YouTube video of Egyptian protesters who rallied on Saturday outside Secretary of State Hillary Rodham Clinton’s hotel in Cairo.

Updated | Tuesday, 10:03 a.m. The news that Secretary of State Hillary Rodham Clinton’s motorcade was pelted with shoes and tomatoes by Egyptian protesters, who also taunted her by chanting “Monica! Monica!” as she left the U.S. consulate in Alexandria on Sunday, delighted conservative bloggers in the United States.

What has attracted less attention, however, is the extent to which the Egyptians who vented their rage during Mrs. Clinton’s visit appear to have been inspired by fears that the Obama administration harbors a secret, pro-Islamist agenda which originated with American conservatives.

As my colleague Kareem Fahim reported on Sunday, some political opponents of the Muslim Brotherhood in Egypt claim that the United States even plotted to install the Islamist party’s presidential candidate in office. “Although wildly counterintuitive,” my colleagues David Kirkpatrick and Mayy El Sheikh observed on Saturday, “that conspiracy theory has tapped into the deep popular distrust here of the United States.”

The strength of that belief was on full display on Saturday in Cairo, as hundreds rallied outside Mrs. Clinton’s hotel, waving placards that read: “Stop U.S. funding of the Muslim Brotherhood,” “Clinton is the supreme guide of the Muslim Brotherhood” and “To Hillary: Hamas will never rule Egypt,” suggesting an even-wider conspiracy, including the Islamists in neighboring Gaza.

The Egyptian writer and blogger Bassem Sabry reported on Twitter that the protesters at Saturday’s rally roared their approval when they were addressed by Tawfik Okasha, the host of a popular television program who has been called “Egypt’s Glenn Beck,” because of his embrace of conspiratorial thinking and hatred of political Islam. Last month, Mr. Okasha insisted that the presidential election had been rigged at the behest of the U.S. to deny Ahmed Shafik, a former general who was Hosni Mubarak’s last prime minister, the victory he earned at the ballot box.

Mr. Sabry also noted evidence of a desire among some in the crowd to remind Mrs. Clinton of her husband’s infidelity with a White House intern.

Pressed by American reporters to explain where they got the idea that their new Islamist president, Mohamed Morsi, had been foisted on them through a U.S. plot, rather than the will of the majority, several Egyptians cited information gathered from American blogs or news sites.

An Egyptian-American Christian who met Mrs. Clinton on Sunday cited recent claims by Representative Michele Bachmann, a Republican, “that the Obama Administration is pursuing a closeted pro-Muslim agenda,” in a conversation with Time magazine’s correspondent, Abigail Hauslohner.
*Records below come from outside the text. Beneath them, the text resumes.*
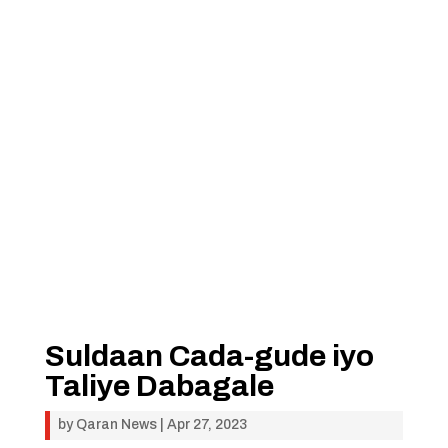
Suldaan Cada-gude iyo
Taliye Dabagale
by
Qaran News
|
Apr 27, 2023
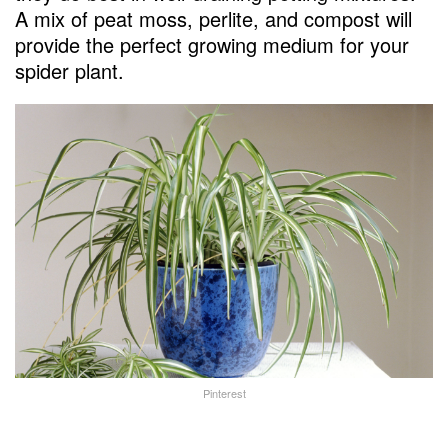
A mix of peat moss, perlite, and compost will
provide the perfect growing medium for your
spider plant.
Pinterest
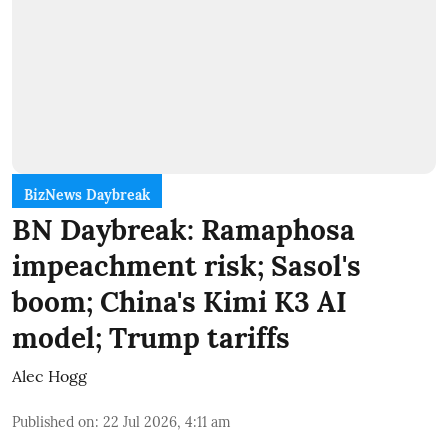
BizNews Daybreak
BN Daybreak: Ramaphosa
impeachment risk; Sasol's
boom; China's Kimi K3 AI
model; Trump tariffs
Alec Hogg
Published on
:
22 Jul 2026, 4:11 am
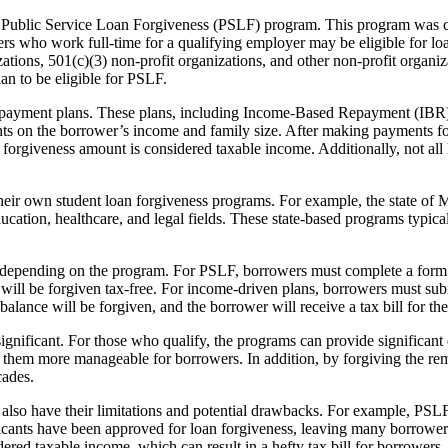
Public Service Loan Forgiveness (PSLF) program. This program was crea
ers who work full-time for a qualifying employer may be eligible for l
ions, 501(c)(3) non-profit organizations, and other non-profit organiza
n to be eligible for PSLF.
n repayment plans. These plans, including Income-Based Repayment (
on the borrower’s income and family size. After making payments for
he forgiveness amount is considered taxable income. Additionally, not all 
heir own student loan forgiveness programs. For example, the state of M
tion, healthcare, and legal fields. These state-based programs typically
y depending on the program. For PSLF, borrowers must complete a form 
will be forgiven tax-free. For income-driven plans, borrowers must subm
alance will be forgiven, and the borrower will receive a tax bill for th
significant. For those who qualify, the programs can provide significant 
em more manageable for borrowers. In addition, by forgiving the rema
cades.
s also have their limitations and potential drawbacks. For example, PSLF 
licants have been approved for loan forgiveness, leaving many borrowers
ed taxable income, which can result in a hefty tax bill for borrowers. F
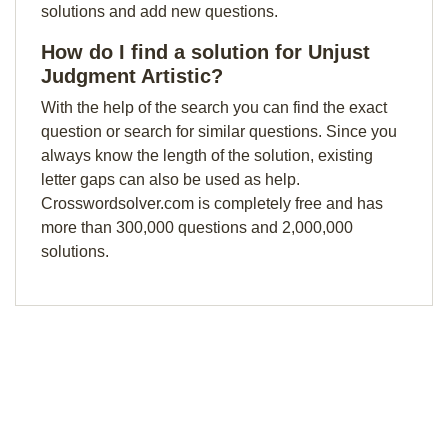
solutions and add new questions.
How do I find a solution for Unjust
Judgment Artistic?
With the help of the search you can find the exact
question or search for similar questions. Since you
always know the length of the solution, existing
letter gaps can also be used as help.
Crosswordsolver.com is completely free and has
more than 300,000 questions and 2,000,000
solutions.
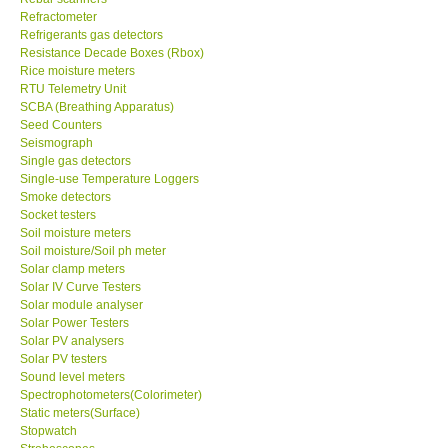
Refrigerants gas detectors
Resistance Decade Boxes (Rbox)
Rice moisture meters
RTU Telemetry Unit
SCBA (Breathing Apparatus)
Seed Counters
Seismograph
Single gas detectors
Single-use Temperature Loggers
Smoke detectors
Socket testers
Soil moisture meters
Soil moisture/Soil ph meter
Solar clamp meters
Solar IV Curve Testers
Solar module analyser
Solar Power Testers
Solar PV analysers
Solar PV testers
Sound level meters
Spectrophotometers(Colorimeter)
Static meters(Surface)
Stopwatch
Stroboscopes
Rumors that the Obama administration has provided the Muslim Brotherhood with billions of dollars in aid remain an article of faith with many Egyptians who are convinced that Mr. Morsi’s victory was a sham, despite repeated efforts by the U.S. Embassy in Cairo to correct the record on Twitter.

In an online conversation on Monday, when Matt Bradley of The Wall Street Journal asked an Egyptian blogger named Sara Ahmed for proof that the Obama administration was “financing” the Muslim Brotherhood, she directed him to a blog post about American aid to Egypt by an ultra-conservative Canadian blogger, Judi McLeod. Ms. McLeod’s post was based on a news story posted on Lucianne.com, a site run by Lucianne Goldberg, an American conservative who played a central role in the Monica Lewinsky scandal.
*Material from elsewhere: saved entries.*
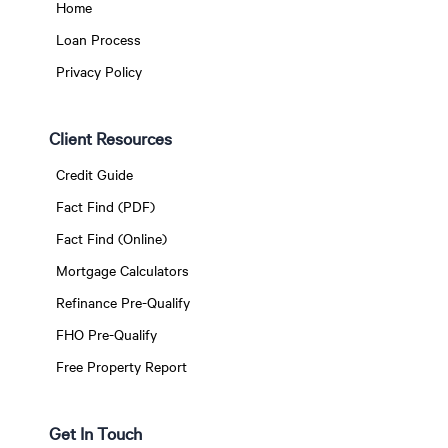
Home
Loan Process
Privacy Policy
Client Resources
Credit Guide
Fact Find (PDF)
Fact Find (Online)
Mortgage Calculators
Refinance Pre-Qualify
FHO Pre-Qualify
Free Property Report
Get In Touch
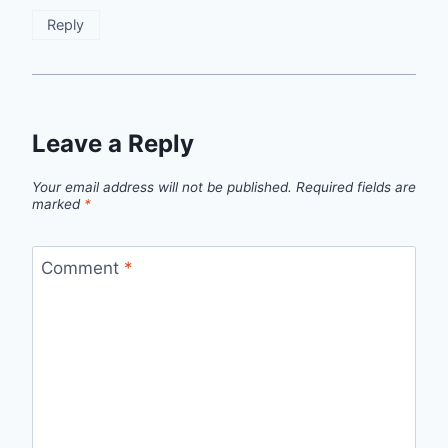
Reply
Leave a Reply
Your email address will not be published.
Required fields are
marked
*
Comment
*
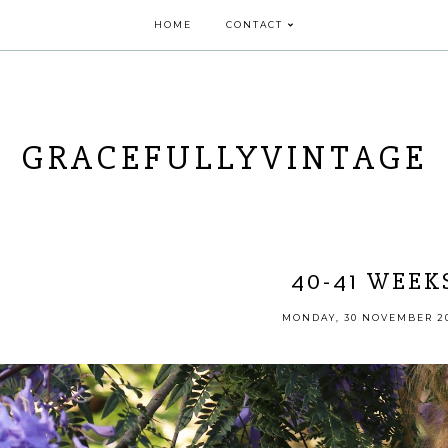
HOME
CONTACT
GRACEFULLYVINTAGE
40-41 WEEK
MONDAY, 30 NOVEMBER 2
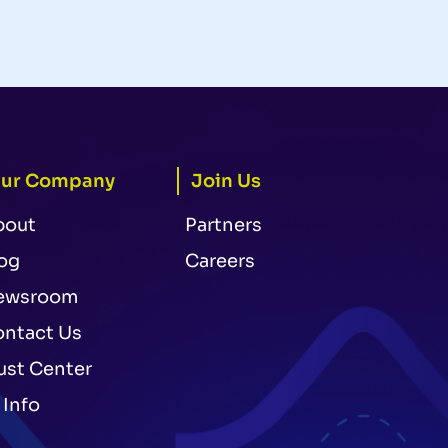
ur Company
Join Us
bout
Partners
og
Careers
ewsroom
ntact Us
ust Center
 Info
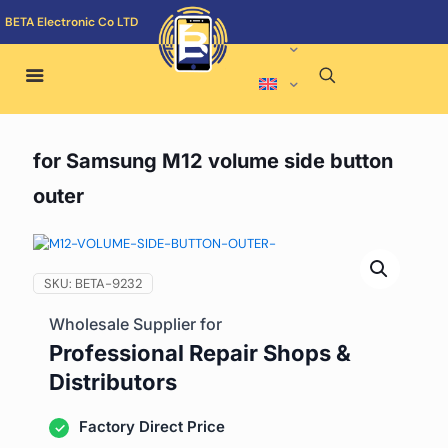
BETA Electronic Co LTD
for Samsung M12 volume side button
outer
SKU:
BETA-9232
Wholesale Supplier for
Professional Repair Shops &
Distributors
Factory Direct Price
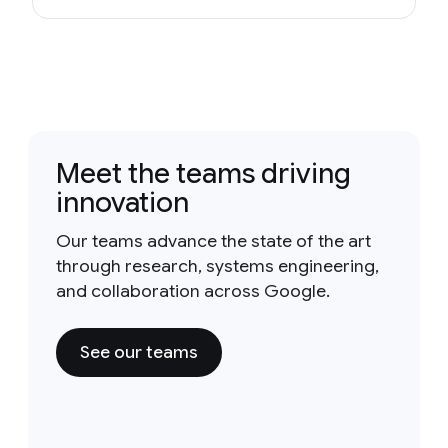
Meet the teams driving
innovation
Our teams advance the state of the art
through research, systems engineering,
and collaboration across Google.
See our teams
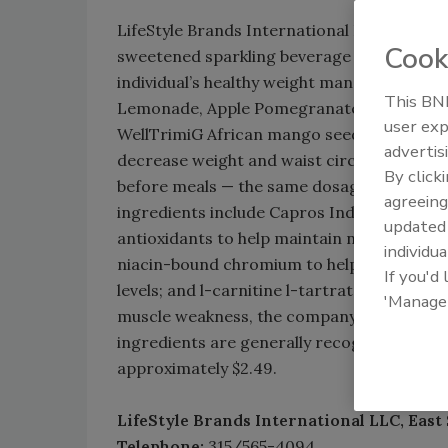
LifeStyle Brands International LLC launched
Cook
sweetened sparkling beverage that was for
individual’s healthy weight management effo
This BNP
Lemonade, Apple Pomegranate and SuperFru
user exp
WellTrimiG African mango seed extract, whic
advertis
decrease weight and waist circumference w
By click
before meals — the same dosage that is fou
agreeing
ingredients include Capros Indian gooseber
update
antioxidants to help maintain normal car
individua
niacin-bound chromium to help promote no
If you'd
levels; and l-carnitine l-tartrate, which mi
'Manage
muscle weakness, the company says. Uvé is k
ingredients are generally recognized as sa
approximately $2.49.
LifeStyle Brands International LLC, East 
Telephone:
315/565-4094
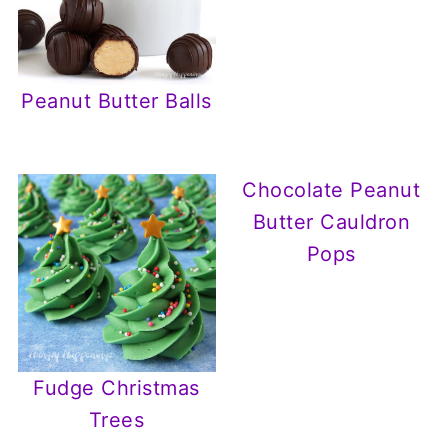
Peanut Butter Balls
Chocolate Peanut
Butter Cauldron
Pops
Fudge Christmas
Trees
As Mr. Bradley pointed out to Ms. Ahmed, though, Ms. McLeod had badly garbled the original news report, which simply said that the U.S. had decided to release $1.3 billion in aid to Egypt’s military in April. Ms. McLeod falsely reported that the money had been given instead to a delegation of Muslim Brotherhood leaders who visited Washington around the same time.

Ms. Ahmed then directed Mr. Bradley to a transcript of a recent conversation between two American conservatives who claimed that Mrs. Clinton’s deputy chief of staff, Huma Abedin, was participating in a Muslim Brotherhood plot “to penetrate our government.”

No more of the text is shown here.